In 2021, NASA plans to launch the Orion spacecraft on a six-month journey to the Red Planet. That will require a lot of heavy, heavy fuel, meaning scientists are currently looking for ways to shed extra weight from the spacecraft. One such way, according to NASA, is to swap in lightweight “food bars” in place of traditional meals.


Jessica Vos, deputy health and medical technical authority for Orion, says, “When you have 700 to 900 calories of something, it’s going to have some mass regardless of what shape it’s in. So we’ve taken a look at how to get some mass savings by reducing how we’re packaging and stowing what the crew would eat for breakfast for early Orion flights with crew.”

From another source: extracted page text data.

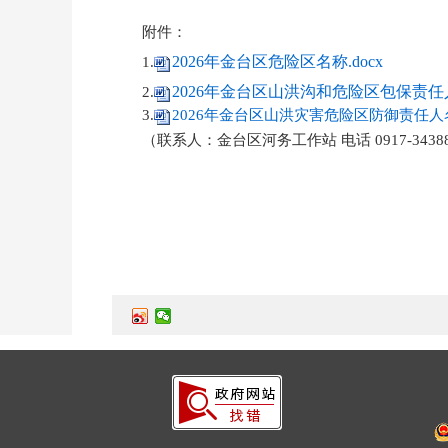
附件：
2026年金台区危险区名称.docx
1.
2026年金台区山洪沟和危险区包保责任人
2.
3.
2026年金台区山洪灾害危险区防御责任人名单
（联系人：金台区河务工作站 电话 0917-3438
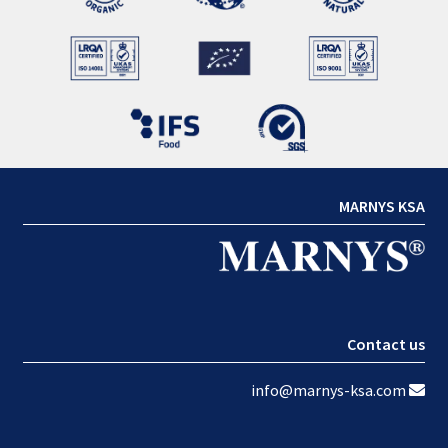
MARNYS KSA
Contact us
info@marnys-ksa.com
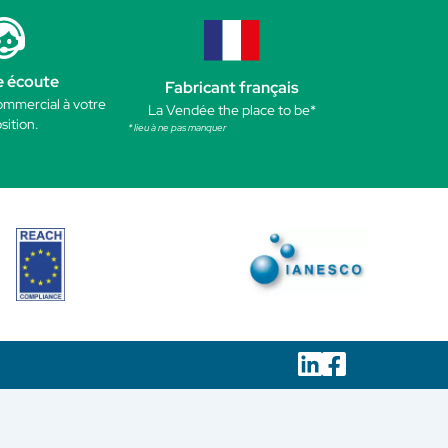
e écoute
Fabricant français
ommercial à votre
La Vendée the place to be*
sition.
* lieu à ne pas manquer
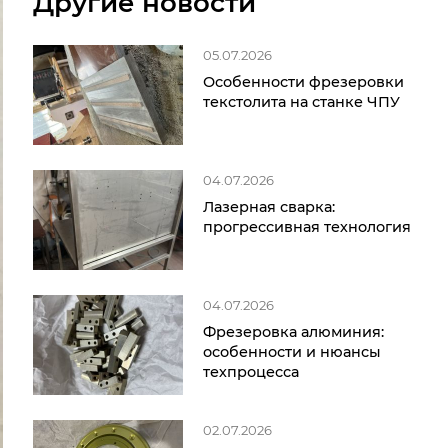
Другие новости
05.07.2026
Особенности фрезеровки
текстолита на станке ЧПУ
04.07.2026
Лазерная сварка:
прогрессивная технология
04.07.2026
Фрезеровка алюминия:
особенности и нюансы
техпроцесса
02.07.2026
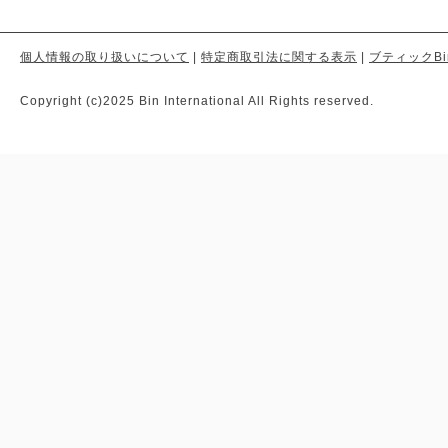
個人情報の取り扱いについて
|
特定商取引法に関する表示
|
ブティックBi
Copyright (c)2025 Bin International All Rights reserved.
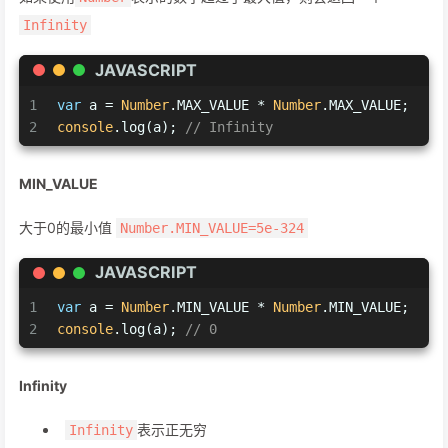
Infinity
JAVASCRIPT
1
var
 a = 
Number
.MAX_VALUE * 
Number
.MAX_VALUE;
2
console
.log(a); 
// Infinity
MIN_VALUE
大于0的最小值
Number.MIN_VALUE=5e-324
JAVASCRIPT
1
var
 a = 
Number
.MIN_VALUE * 
Number
.MIN_VALUE;
2
console
.log(a); 
// 0
Infinity
表示正无穷
Infinity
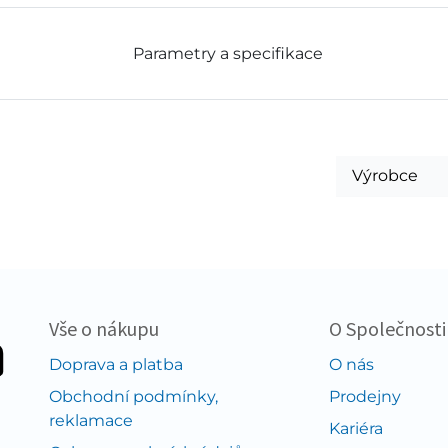
Parametry a specifikace
Výrobce
Vše o nákupu
O Společnosti
Doprava a platba
O nás
Obchodní podmínky,
Prodejny
reklamace
Kariéra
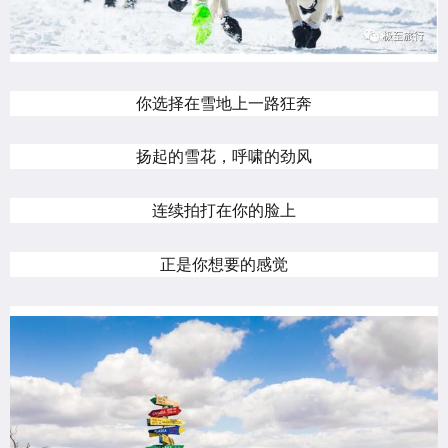
你选择在雪地上一路狂奔
扬起的雪花，呼啸的劲风
连续拍打在你的脸上
正是你想要的感觉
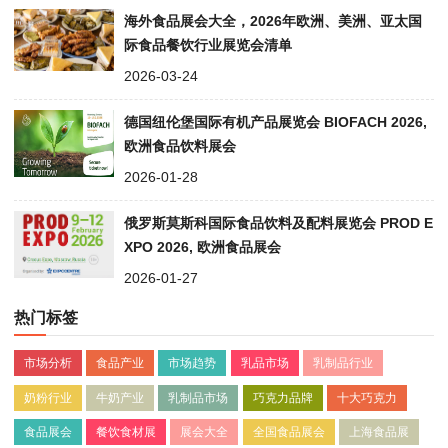
海外食品展会大全，2026年欧洲、美洲、亚太国
际食品餐饮行业展览会清单
2026-03-24
德国纽伦堡国际有机产品展览会 BIOFACH 2026,
欧洲食品饮料展会
2026-01-28
俄罗斯莫斯科国际食品饮料及配料展览会 PROD E
XPO 2026, 欧洲食品展会
2026-01-27
热门标签
市场分析
食品产业
市场趋势
乳品市场
乳制品行业
奶粉行业
牛奶产业
乳制品市场
巧克力品牌
十大巧克力
食品展会
餐饮食材展
展会大全
全国食品展会
上海食品展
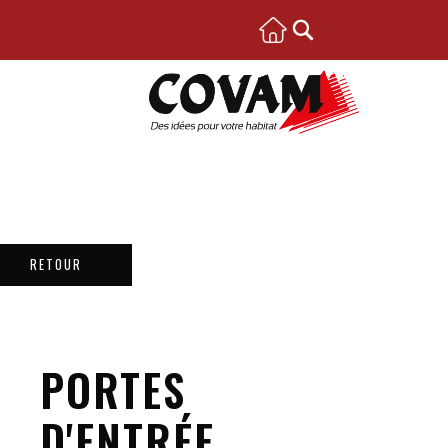
RETOUR
PORTES
D'ENTRÉE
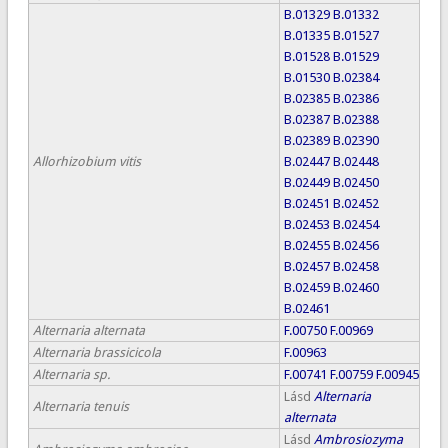
B.01329
B.01332
B.01335
B.01527
B.01528
B.01529
B.01530
B.02384
B.02385
B.02386
B.02387
B.02388
B.02389
B.02390
Allorhizobium vitis
B.02447
B.02448
B.02449
B.02450
B.02451
B.02452
B.02453
B.02454
B.02455
B.02456
B.02457
B.02458
B.02459
B.02460
B.02461
Alternaria alternata
F.00750
F.00969
Alternaria brassicicola
F.00963
Alternaria sp.
F.00741
F.00759
F.00945
Lásd
Alternaria
Alternaria tenuis
alternata
Lásd
Ambrosiozyma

Since Snickers are too heavy, apparently, NASA food scientists are creating their own bar: a lightweight, calorie-dense snack that can also “achieve a multi-year shelf-life.” So far, the results look like a Kashi bar got the flu. Luckily, the bars are only for breakfast; for other meals, the crew will enjoy a panoply of food options similar to what astronauts enjoy on the International Space Station. (Like astronaut ice cream, hopefully, because that shit is delicious!)

Despite offering a variety of flavors, including orange cranberry and barbecue nut, NASA is still worried the bars may “lower crew morale,” which is why they’re also experimenting with “a vegetable production system like the one on the space station as well as other types of packaged foods.” May we suggest potato chips?